[Transcribed page contents]
BEGIN

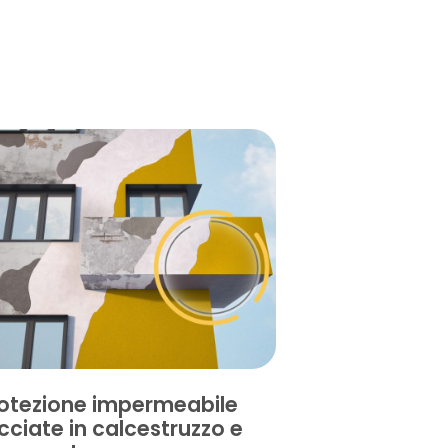
otezione impermeabile
cciate in calcestruzzo e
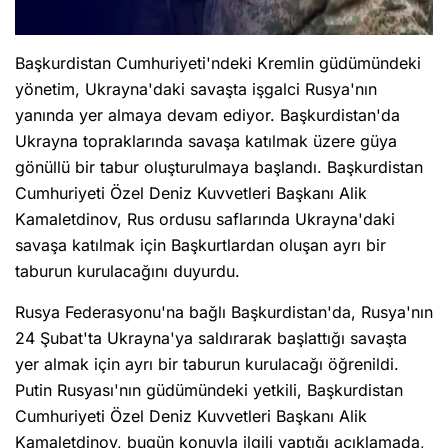
Başkurdistan Cumhuriyeti'ndeki Kremlin güdümündeki
yönetim, Ukrayna'daki savaşta işgalci Rusya'nın
yanında yer almaya devam ediyor. Başkurdistan'da
Ukrayna topraklarında savaşa katılmak üzere güya
gönüllü bir tabur oluşturulmaya başlandı. Başkurdistan
Cumhuriyeti Özel Deniz Kuvvetleri Başkanı Alik
Kamaletdinov, Rus ordusu saflarında Ukrayna'daki
savaşa katılmak için Başkurtlardan oluşan ayrı bir
taburun kurulacağını duyurdu.
Rusya Federasyonu'na bağlı Başkurdistan'da, Rusya'nın
24 Şubat'ta Ukrayna'ya saldırarak başlattığı savaşta
yer almak için ayrı bir taburun kurulacağı öğrenildi.
Putin Rusyası'nın güdümündeki yetkili, Başkurdistan
Cumhuriyeti Özel Deniz Kuvvetleri Başkanı Alik
Kamaletdinov, bugün konuyla ilgili yaptığı açıklamada,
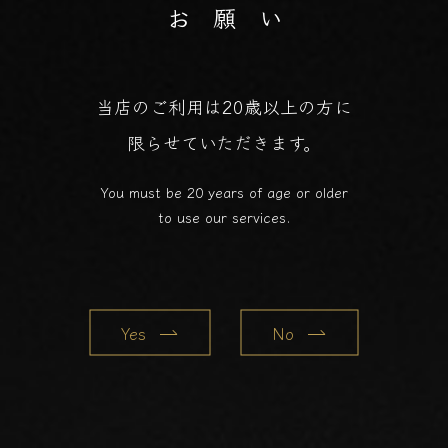
お 願 い
当店のご利用は20歳以上の方に
限らせていただきます。
You must be 20 years of age or older
to use our services.
Yes
No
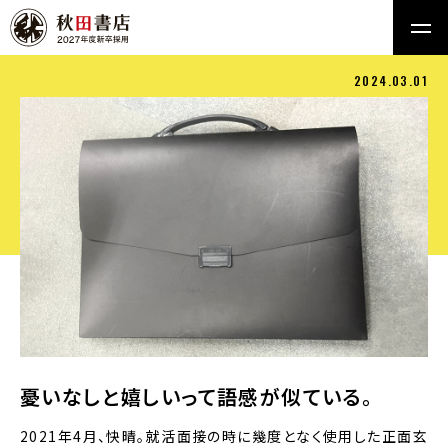
2024.03.01
憂いなしと嬉しいって語感が似ている。
2021年4月、快晴。就活面接の時に幾度となく使用した正面玄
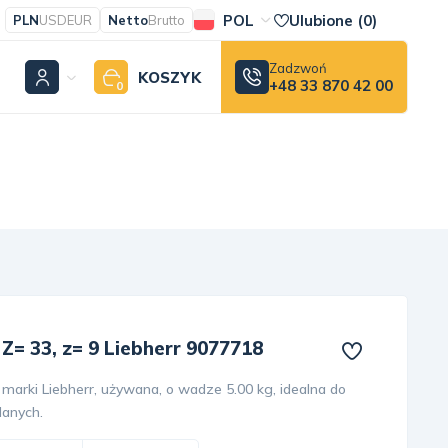
POL
Ulubione (
0
)
PLN
USD
EUR
Netto
Brutto
Zadzwoń
KOSZYK
+48 33 870 42 00
0
= 33, z= 9 Liebherr 9077718
marki Liebherr, używana, o wadze 5.00 kg, idealna do
lanych.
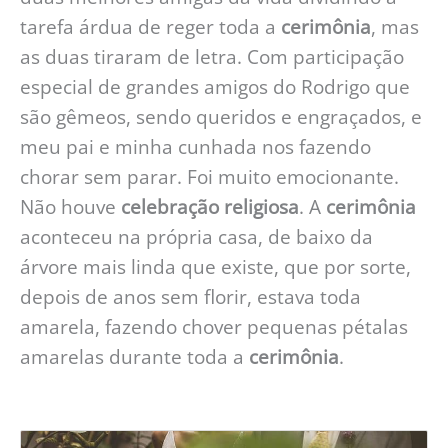
tarefa árdua de reger toda a
cerimônia
, mas
as duas tiraram de letra. Com participação
especial de grandes amigos do Rodrigo que
são gêmeos, sendo queridos e engraçados, e
meu pai e minha cunhada nos fazendo
chorar sem parar. Foi muito emocionante.
Não houve
celebração religiosa
. A
cerimônia
aconteceu na própria casa, de baixo da
árvore mais linda que existe, que por sorte,
depois de anos sem florir, estava toda
amarela, fazendo chover pequenas pétalas
amarelas durante toda a
cerimônia
.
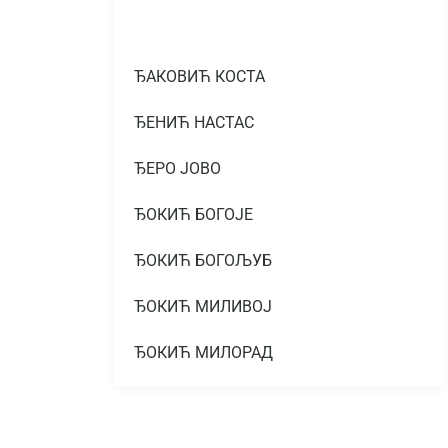
ЂАКОВИЋ КОСТА
ЂЕНИЋ НАСТАС
ЂЕРО ЈОВО
ЂОКИЋ БОГОЈЕ
ЂОКИЋ БОГОЉУБ
ЂОКИЋ МИЛИВОЈ
ЂОКИЋ МИЛОРАД
ЂОКИЋ МИЛОРАД
ЂОКИЋ МИТАР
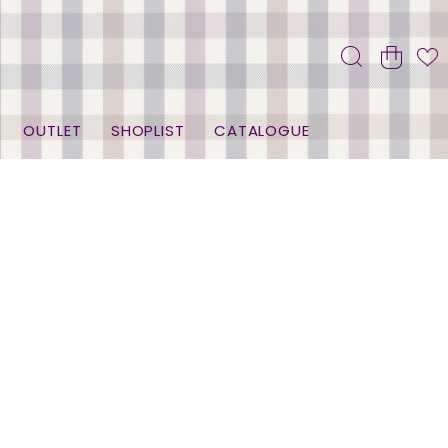
OUTLET
SHOPLIST
CATALOGUE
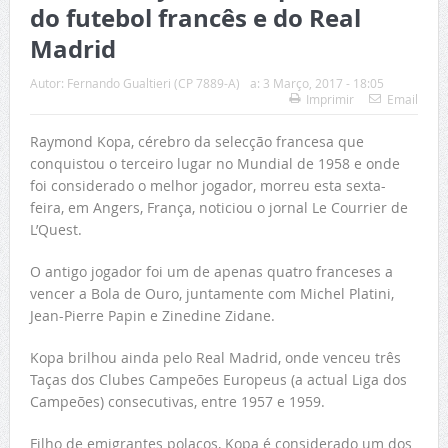
do futebol francês e do Real
Madrid
Autor:
Fernando Gualtieri (CP 7889-A)
a:
3 Março, 2017 - 18:05
Imprimir
Email
Raymond Kopa, cérebro da selecção francesa que
conquistou o terceiro lugar no Mundial de 1958 e onde
foi considerado o melhor jogador, morreu esta sexta-
feira, em Angers, França, noticiou o jornal Le Courrier de
L’Quest.
O antigo jogador foi um de apenas quatro franceses a
vencer a Bola de Ouro, juntamente com Michel Platini,
Jean-Pierre Papin e Zinedine Zidane.
Kopa brilhou ainda pelo Real Madrid, onde venceu três
Taças dos Clubes Campeões Europeus (a actual Liga dos
Campeões) consecutivas, entre 1957 e 1959.
Filho de emigrantes polacos, Kopa é considerado um dos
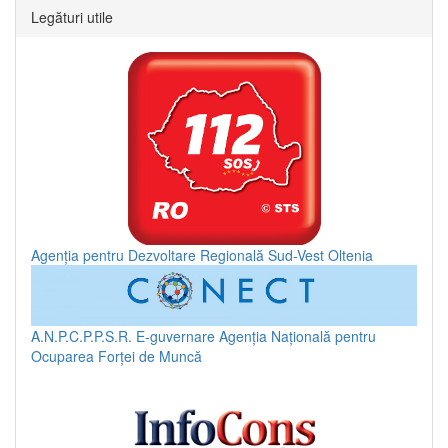
Legături utile
Agenția pentru Dezvoltare Regională Sud-Vest Oltenia
A.N.P.C.P.P.S.R.
E-guvernare
Agenția Națională pentru
Ocuparea Forței de Muncă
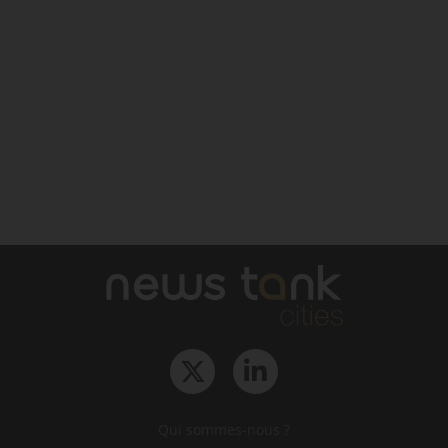
Qui sommes-nous ?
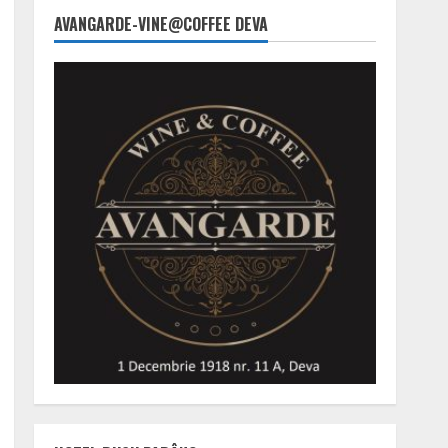
AVANGARDE-VINE@COFFEE DEVA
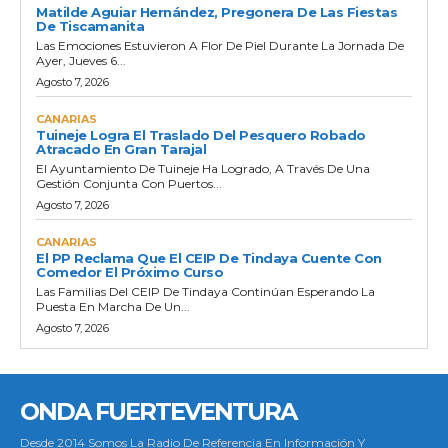
Matilde Aguiar Hernández, Pregonera De Las Fiestas
De Tiscamanita
Las Emociones Estuvieron A Flor De Piel Durante La Jornada De
Ayer, Jueves 6...
Agosto 7, 2026
CANARIAS
Tuineje Logra El Traslado Del Pesquero Robado
Atracado En Gran Tarajal
El Ayuntamiento De Tuineje Ha Logrado, A Través De Una
Gestión Conjunta Con Puertos...
Agosto 7, 2026
CANARIAS
El PP Reclama Que El CEIP De Tindaya Cuente Con
Comedor El Próximo Curso
Las Familias Del CEIP De Tindaya Continúan Esperando La
Puesta En Marcha De Un...
Agosto 7, 2026
ONDA FUERTEVENTURA
Desde 2014 Somos La Radio De Referencia En Información Y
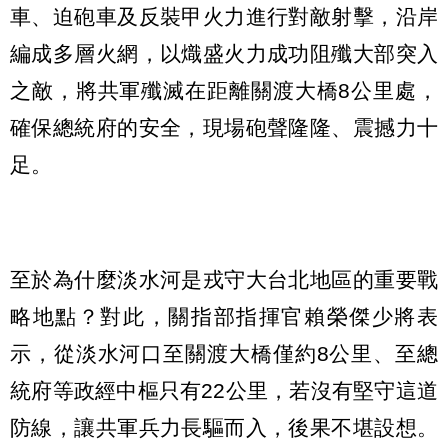
車、迫砲車及反裝甲火力進行對敵射擊，沿岸
編成多層火網，以熾盛火力成功阻殲大部突入
之敵，將共軍殲滅在距離關渡大橋8公里處，
確保總統府的安全，現場砲聲隆隆、震撼力十
足。
至於為什麼淡水河是戎守大台北地區的重要戰
略地點？對此，關指部指揮官賴榮傑少將表
示，從淡水河口至關渡大橋僅約8公里、至總
統府等政經中樞只有22公里，若沒有堅守這道
防線，讓共軍兵力長驅而入，後果不堪設想。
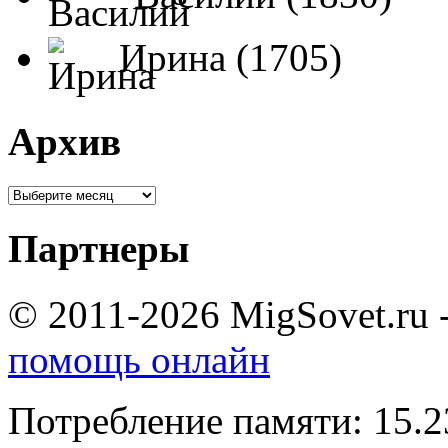
Ирина (1705)
Архив
Партнеры
© 2011-2026 MigSovet.ru 
помощь онлайн
Потребление памяти: 15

END

§ **TASK DESCRIPTION**: Your copy should match the entries above exactly and contain no pictures.

§ **ANSWER SPACE**:
otezione impermeabile
cciate in calcestruzzo e
Başkurdistan Cumhuriyeti'ndeki Kremlin güdümündeki
yönetim, Ukrayna'daki savaşta işgalci Rusya'nın
yanında yer almaya devam ediyor. Başkurdistan'da
Ukrayna topraklarında savaşa katılmak üzere güya
gönüllü bir tabur oluşturulmaya başlandı. Başkurdistan
Cumhuriyeti Özel Deniz Kuvvetleri Başkanı Alik
Kamaletdinov, Rus ordusu saflarında Ukrayna'daki
savaşa katılmak için Başkurtlardan oluşan ayrı bir
taburun kurulacağını duyurdu.
Rusya Federasyonu'na bağlı Başkurdistan'da, Rusya'nın
24 Şubat'ta Ukrayna'ya saldırarak başlattığı savaşta
yer almak için ayrı bir taburun kurulacağı öğrenildi.
Putin Rusyası'nın güdümündeki yetkili, Başkurdistan
Cumhuriyeti Özel Deniz Kuvvetleri Başkanı Alik
Kamaletdinov, bugün konuyla ilgili yaptığı açıklamada,
お 願 い
当店のご利用は20歳以上の方に
限らせていただきます。
You must be 20 years of age or older
to use our services.
Yes
No
2024.03.01
憂いなしと嬉しいって語感が似ている。
2021年4月、快晴。就活面接の時に幾度となく使用した正面玄
POL
Ulubione (
0
)
PLN
USD
EUR
Netto
Brutto
Zadzwoń
KOSZYK
+48 33 870 42 00
0
= 33, z= 9 Liebherr 9077718
marki Liebherr, używana, o wadze 5.00 kg, idealna do
lanych.
tarefa árdua de reger toda a
cerimônia
, mas
as duas tiraram de letra. Com participação
especial de grandes amigos do Rodrigo que
são gêmeos, sendo queridos e engraçados, e
meu pai e minha cunhada nos fazendo
chorar sem parar. Foi muito emocionante.
Não houve
celebração religiosa
. A
cerimônia
aconteceu na própria casa, de baixo da
árvore mais linda que existe, que por sorte,
depois de anos sem florir, estava toda
amarela, fazendo chover pequenas pétalas
amarelas durante toda a
cerimônia
.
ЂАКОВИЋ КОСТА
ЂЕНИЋ НАСТАС
ЂЕРО ЈОВО
ЂОКИЋ БОГОЈЕ
ЂОКИЋ БОГОЉУБ
ЂОКИЋ МИЛИВОЈ
ЂОКИЋ МИЛОРАД
ЂОКИЋ МИЛОРАД
ЂОКИЋ МИТАР
OUTLET
SHOPLIST
CATALOGUE
do futebol francês e do Real
Madrid
Autor:
Fernando Gualtieri (CP 7889-A)
a:
3 Março, 2017 - 18:05
Imprimir
Email
Raymond Kopa, cérebro da selecção francesa que
conquistou o terceiro lugar no Mundial de 1958 e onde
foi considerado o melhor jogador, morreu esta sexta-
feira, em Angers, França, noticiou o jornal Le Courrier de
L’Quest.
O antigo jogador foi um de apenas quatro franceses a
vencer a Bola de Ouro, juntamente com Michel Platini,
Jean-Pierre Papin e Zinedine Zidane.
Kopa brilhou ainda pelo Real Madrid, onde venceu três
Taças dos Clubes Campeões Europeus (a actual Liga dos
Campeões) consecutivas, entre 1957 e 1959.
Filho de emigrantes polacos, Kopa é considerado um dos
Legături utile
Agenția pentru Dezvoltare Regională Sud-Vest Oltenia
A.N.P.C.P.P.S.R.
E-guvernare
Agenția Națională pentru
Ocuparea Forței de Muncă
Qui sommes-nous ?
AVANGARDE-VINE@COFFEE DEVA
Matilde Aguiar Hernández, Pregonera De Las Fiestas
De Tiscamanita
Las Emociones Estuvieron A Flor De Piel Durante La Jornada De
Ayer, Jueves 6...
Agosto 7, 2026
CANARIAS
Tuineje Logra El Traslado Del Pesquero Robado
Atracado En Gran Tarajal
El Ayuntamiento De Tuineje Ha Logrado, A Través De Una
Gestión Conjunta Con Puertos...
Agosto 7, 2026
CANARIAS
El PP Reclama Que El CEIP De Tindaya Cuente Con
Comedor El Próximo Curso
Las Familias Del CEIP De Tindaya Continúan Esperando La
Puesta En Marcha De Un...
Agosto 7, 2026
ONDA FUERTEVENTURA
Desde 2014 Somos La Radio De Referencia En Información Y
車、迫砲車及反裝甲火力進行對敵射擊，沿岸
編成多層火網，以熾盛火力成功阻殲大部突入
之敵，將共軍殲滅在距離關渡大橋8公里處，
確保總統府的安全，現場砲聲隆隆、震撼力十
足。
至於為什麼淡水河是戎守大台北地區的重要戰
略地點？對此，關指部指揮官賴榮傑少將表
示，從淡水河口至關渡大橋僅約8公里、至總
統府等政經中樞只有22公里，若沒有堅守這道
防線，讓共軍兵力長驅而入，後果不堪設想。
Ирина (1705)
Архив
Партнеры
© 2011-2026 MigSovet.ru 
помощь онлайн
Потребление памяти: 15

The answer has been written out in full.